To a Turkish lady writer who told me stories on the train Poem by Håkan Sandell

To a Turkish lady writer who told me stories on the train



I see you at times, Asli, in the shape of a dog.
The spell - the curse still lingers on.
With old wounds, new ones freshly dried,
worn out and weary, and your body
in its final intractable cat's life;
a bewitched talking dog or one of those
poison green-eyed cats of the night.
Then you rise, your golden brown calf
reaches out and slenderly your shoulders
fill out the gold embroidered blouse.
Your voice it dreams - as Scheherazade's
the words ooze forth in woozy sleep
in an even mellow stream of well-to-be.
Untroubled you continue into the dawn light,
while Scheherazade hastily fell silent to the sound
of sleeping snuffles from Shahryar.
I myself have only my deviant dictation
cowering over cotton-white writing paper.

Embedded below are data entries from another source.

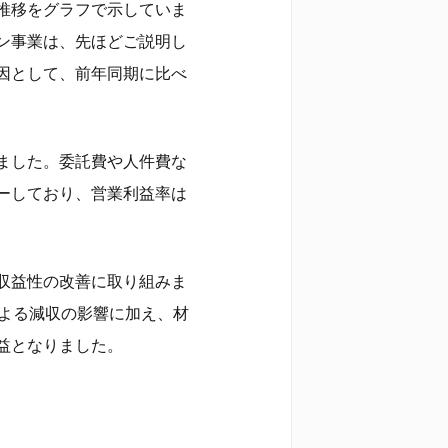
推移をグラフで示していま
ン事業は、先ほどご説明し
因として、前年同期に比べ
ました。委託費や人件費な
ーしており、営業利益率は
収益性の改善に取り組みま
による減収の影響に加え、材
益となりました。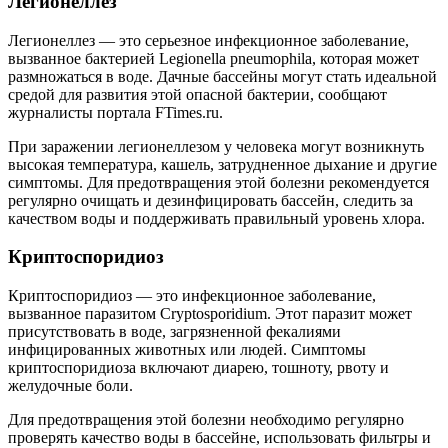
Легионеллез
Легионеллез — это серьезное инфекционное заболевание,
вызванное бактерией Legionella pneumophila, которая может
размножаться в воде. Дачные бассейны могут стать идеальной
средой для развития этой опасной бактерии, сообщают
журналисты портала FTimes.ru.
При заражении легионеллезом у человека могут возникнуть
высокая температура, кашель, затрудненное дыхание и другие
симптомы. Для предотвращения этой болезни рекомендуется
регулярно очищать и дезинфицировать бассейн, следить за
качеством воды и поддерживать правильный уровень хлора.
Криптоспоридиоз
Криптоспоридиоз — это инфекционное заболевание,
вызванное паразитом Cryptosporidium. Этот паразит может
присутствовать в воде, загрязненной фекалиями
инфицированных животных или людей. Симптомы
криптоспоридиоза включают диарею, тошноту, рвоту и
желудочные боли.
Для предотвращения этой болезни необходимо регулярно
проверять качество воды в бассейне, использовать фильтры и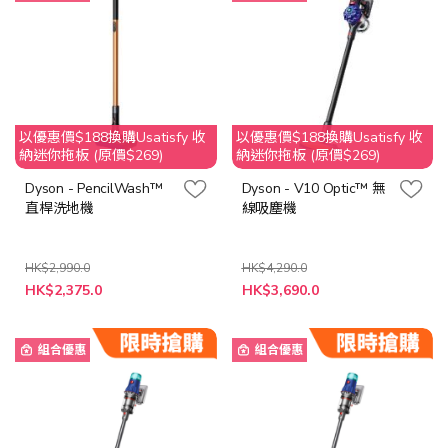
以優惠價$188換購Usatisfy 收
以優惠價$188換購Usatisfy 收
納迷你拖板 (原價$269)
納迷你拖板 (原價$269)
Dyson - PencilWash™
Dyson - V10 Optic™ 無
直桿洗地機
線吸塵機
HK$2,990.0
HK$4,290.0
特
特
HK$2,375.0
HK$3,690.0
殊
殊
價
價
格
格
組合優惠
組合優惠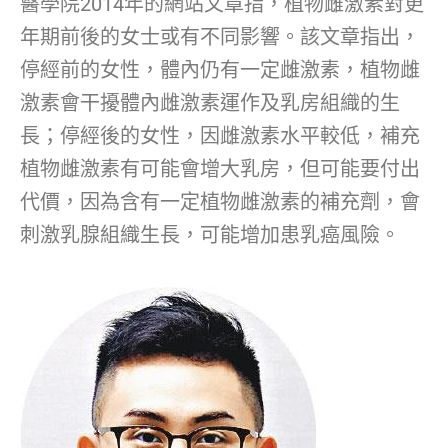
醫學院2014年的網站文章指，植物雌激素對更
年期前後的女士或有不同影響。該文章指出，
停經前的女性，體內仍有一定雌激素，植物雌
激素會干擾體內雌激素運作及乳房組織的生
長；停經後的女性，因雌激素水平較低，補充
植物雌激素有可能會增大乳房，但可能要付出
代價，因為含有一定植物雌激素的補充劑，會
刺激乳腺組織生長，可能增加患乳癌風險。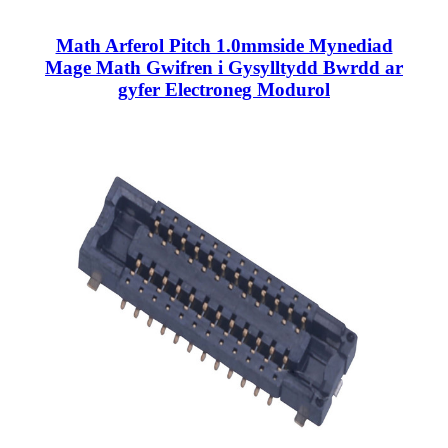
Math Arferol Pitch 1.0mmside Mynediad
Mage Math Gwifren i Gysylltydd Bwrdd ar
gyfer Electroneg Modurol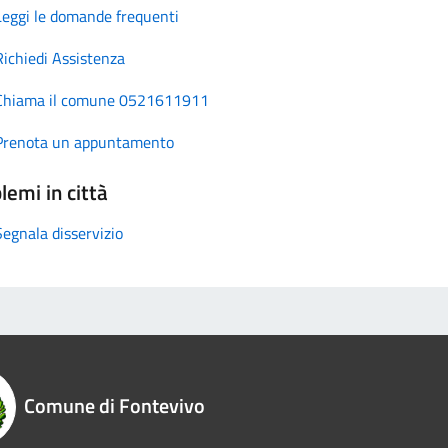
Leggi le domande frequenti
Richiedi Assistenza
Chiama il comune 0521611911
Prenota un appuntamento
lemi in città
Segnala disservizio
Comune di Fontevivo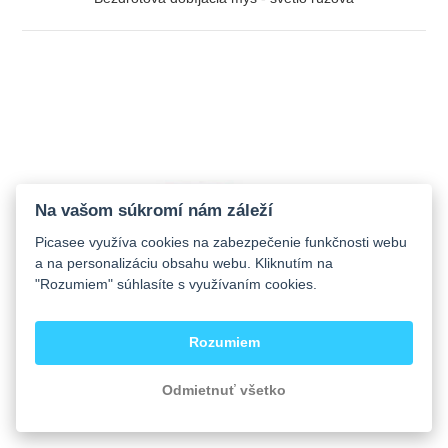
ZOBRAZIŤ
Na vašom súkromí nám záleží
Picasee využíva cookies na zabezpečenie funkčnosti webu
a na personalizáciu obsahu webu. Kliknutím na
"Rozumiem" súhlasíte s využívaním cookies.
Rozumiem
Odmietnuť všetko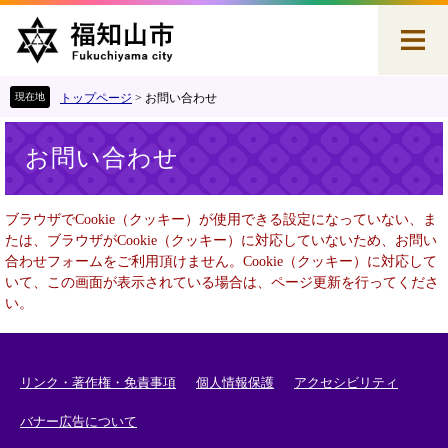
ペ
メ
ー
ニ
ジ
ュ
の
ー
先
を
トップページ
>
お問い合わせ
頭
飛
本
で
ば
お問い合わせ
文
す
し
。
て
本
ブラウザでCookie（クッキー）が使用できる設定になっていない、ま
文
たは、ブラウザがCookie（クッキー）に対応していないため、お問い
へ
合わせフォームをご利用頂けません。Cookie（クッキー）に対応して
いて、この画面が表示されている場合は、ページ更新を行ってくださ
い。
リンク・著作権・免責事項
個人情報保護
アクセシビリティ
バナー広告について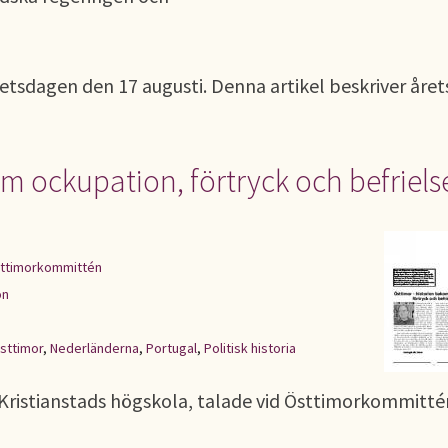
hetsdagen den 17 augusti. Denna artikel beskriver året
om ockupation, förtryck och befriels
ttimorkommittén
on
sttimor
,
Nederländerna
,
Portugal
,
Politisk historia
d Kristianstads högskola, talade vid Östtimorkommitté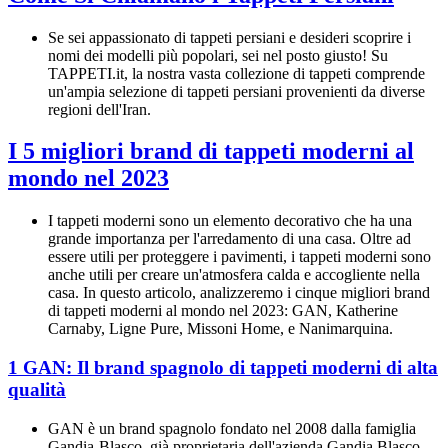
Se sei appassionato di tappeti persiani e desideri scoprire i
nomi dei modelli più popolari, sei nel posto giusto! Su
TAPPETI.it, la nostra vasta collezione di tappeti comprende
un'ampia selezione di tappeti persiani provenienti da diverse
regioni dell'Iran.
I 5 migliori brand di tappeti moderni al
mondo nel 2023
I tappeti moderni sono un elemento decorativo che ha una
grande importanza per l'arredamento di una casa. Oltre ad
essere utili per proteggere i pavimenti, i tappeti moderni sono
anche utili per creare un'atmosfera calda e accogliente nella
casa. In questo articolo, analizzeremo i cinque migliori brand
di tappeti moderni al mondo nel 2023: GAN, Katherine
Carnaby, Ligne Pure, Missoni Home, e Nanimarquina.
1 GAN: Il brand spagnolo di tappeti moderni di alta
qualità
GAN è un brand spagnolo fondato nel 2008 dalla famiglia
Gandia-Blasco, già proprietaria dell'azienda Gandia Blasco,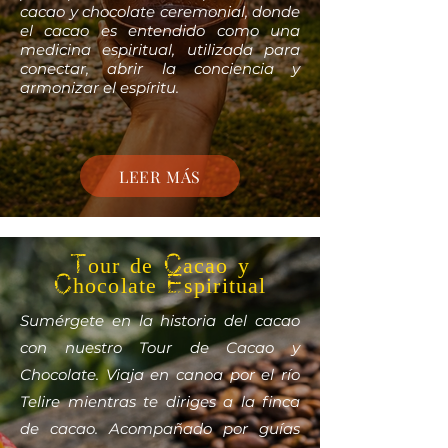
cacao y chocolate ceremonial, donde
el cacao es entendido como una
medicina espiritual, utilizada para
conectar, abrir la conciencia y
armonizar el espíritu.
LEER MÁS
Tour de Cacao y
Chocolate Espiritual
Sumérgete en la historia del cacao
con nuestro Tour de Cacao y
Chocolate. Viaja en canoa por el río
Telire mientras te diriges a la finca
de cacao. Acompañado por guías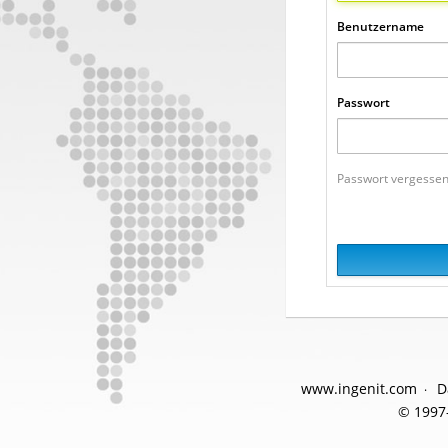
Benutzername
Passwort
Passwort vergessen
www.ingenit.com
D
© 1997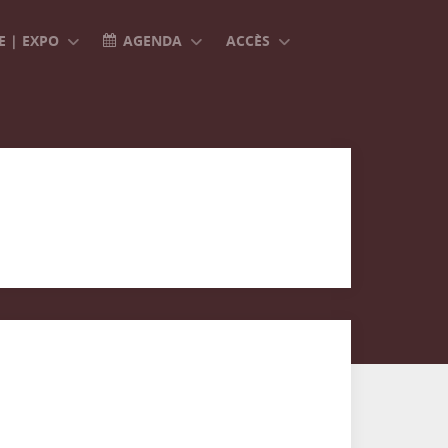
 | EXPO
AGENDA
ACCÈS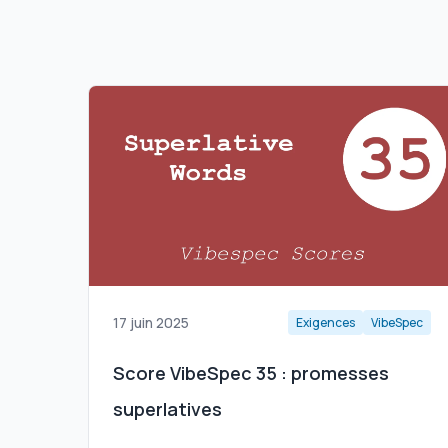
17 juin 2025
Exigences
VibeSpec
Score VibeSpec 35 : promesses
superlatives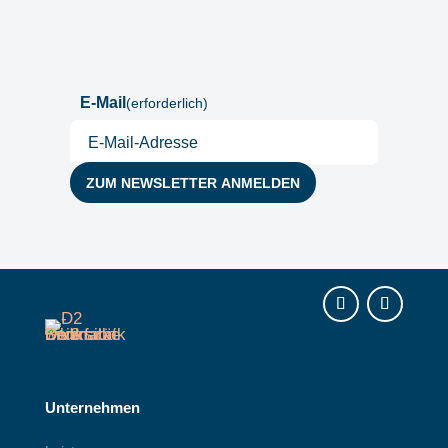
Postfach
E-Mail
(erforderlich)
Instagram
LinkedIn
Unternehmen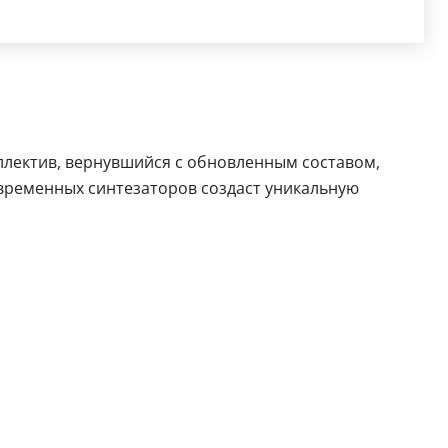
ллектив, вернувшийся с обновленным составом,
временных синтезаторов создаст уникальную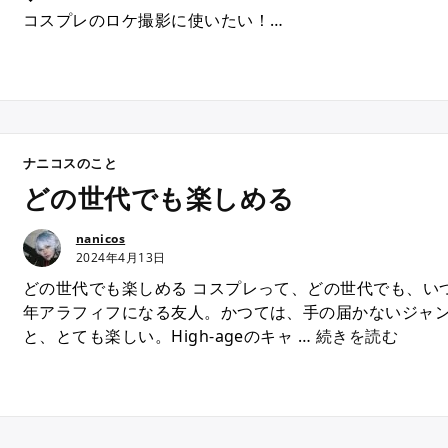
コスプレのロケ撮影に使いたい！
↓
どこへ聞けばいい？
て、よくありません？
ナニコスのこと
どの世代でも楽しめる
nanicos
2024年4月13日
どの世代でも楽しめる コスプレって、どの世代でも、い
年アラフィフになる友人。かつては、手の届かないジャ
“
と、とても楽しい。High-ageのキャ …
続きを読む
ど
の
世
代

Against the snoring old man's hatred
(I call him old although he's our age)
I've nothing to oppose, nor towards death
that hounds you from within, or the violence
it's born with. For all I make myself blind,
and this new boundless helplessness of mine
before your heart and reddish wounds
destroy me, Oh generous story-teller!,
and echoes empty all the way throughout
the years, back to times when I was nothing.